BrickworkLayoutAnsatz was expected to offer a balance between complexity and performance, with structured entanglement potentially capturing the patterns in MNIST data effectively.
4. Testing and Training:
We trained the QCNN, QAOA, and BrickworkLayout models using a 300-sample training set and a 100-sample test set. The training process was automated using the IonQVision package. All models were trained under the same hyperparameters:
After training, the performance of each model was evaluated based on the accuracy achieved on the unseen test set.
%%time
# Get a (pre-processed) training and test set
train_set, test_set = classifier.get_train_test_set(train_size=300, test_size=100)
# Configure model training hyperparameters
config = {
"epochs": 10, # Number of epochs: 10
"lr": 0.01, # Learning rate: 0.01
"batch_size": 55, # Batch size: 55
"betas": (0.9, 0.99), # Adam optimizer betas
"weight_decay": 1e-3, # Regularization term to prevent overfitting
"clip_grad": True, # Gradient clipping to avoid gradient explosion
"log_interval": 6, # Log interval for progress updates
}
classifier.train_module(train_set, test_set, config)

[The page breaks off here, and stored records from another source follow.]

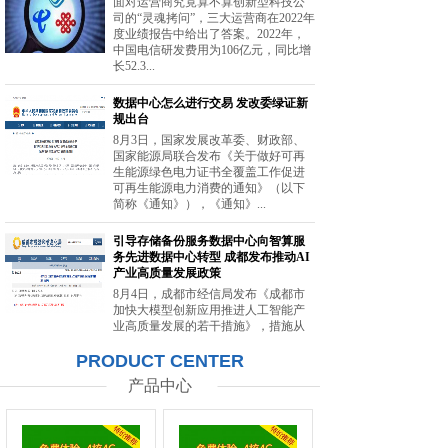
面对运营商究竟算不算创新型科技公
司的“灵魂拷问”，三大运营商在2022年
度业绩报告中给出了答案。2022年，
中国电信研发费用为106亿元，同比增
长52.3...
数据中心怎么进行交易 发改委绿证新
规出台
8月3日，国家发展改革委、财政部、
国家能源局联合发布《关于做好可再
生能源绿色电力证书全覆盖工作促进
可再生能源电力消费的通知》（以下
简称《通知》），《通知》...
引导存储备份服务数据中心向智算服
务先进数据中心转型 成都发布推动AI
产业高质量发展政策
8月4日，成都市经信局发布《成都市
加快大模型创新应用推进人工智能产
业高质量发展的若干措施》，措施从
强化智能算力供给、提升创新策源能
PRODUCT CENTER
力等方面提出20条举措。...
产品中心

classifier.plot_training_progress()
5. Conclusion:
QCNNAnsatz outperformed both QAOAAnsatz and BrickworkLayoutAnsatz in the classification task. The QCNN's structure allowed it to capture hierarchical features in the MNIST data more effectively, leading to better test accuracy.
BrickworkLayoutAnsatz showed promising results, offering a good balance between complexity and generalization. Its structured entanglement helped capture important patterns in the data, and with further tuning, it could be a strong contender.
QAOA, although a powerful tool for optimization problems, was less suited for this image-based classification task. The structure of QAOA was less effective at identifying patterns in the data that QCNN and BrickworkLayout could more easily detect due to their entanglement patterns.
Ultimately, QCNNAnsatz proved to be the most effective for BinaryMNISTClassifier tasks, particularly due to its ability to handle hierarchical data more naturally. The BrickworkLayoutAnsatz provided a good alternative by offering moderate complexity and structured entanglement, and it performed competitively when balanced with the right number of layers and block sizes. Adjusting hyperparameters like the number of layers and entanglement depth further enhanced performance, but maintaining a balance between complexity and generalization was key.
During our testing and experimentation, we initially hypothesized that combining QCNNAnsatz, BrickworkLayoutAnsatz, and QAOAAnsatz in a hybrid model might lead to improved accuracy by leveraging the strengths of each ansatz. The idea was to capture more diverse quantum features, hoping for a more robust model. However, in practice, this approach did not yield the expected results.
The hybrid model, combining all three ansatzes, performed poorly in comparison to using QCNNAnsatz or BrickworkLayoutAnsatz alone. While QCNNAnsatz consistently outperformed the others, capturing hierarchical features in the MNIST dataset and providing better accuracy during testing, the hybrid combination introduced too much complexity. This complexity likely interfered with the model's ability to generalize and capture meaningful patterns in the data, causing the test accuracy to plateau or even decline.
The BrickworkLayoutAnsatz, on its own, showed promising results, striking a good balance between complexity and generalization. It could still be optimized further, but it was clear that the structured entanglement in this ansatz was beneficial for capturing patterns in the data. On the other hand, QAOAAnsatz, while powerful for optimization tasks, struggled to adapt effectively to the image classification problem, lagging behind both QCNNAnsatz and BrickworkLayoutAnsatz.
Ultimately, this experiment highlighted that combining multiple quantum ansatzes can sometimes lead to diminishing returns, especially when their architectures and strengths don't complement each other for the given task. It reaffirmed that QCNNAnsatz is the most effective for classification tasks like MNIST, and further optimization should focus on tuning hyperparameters within a simpler model rather than adding more complexity.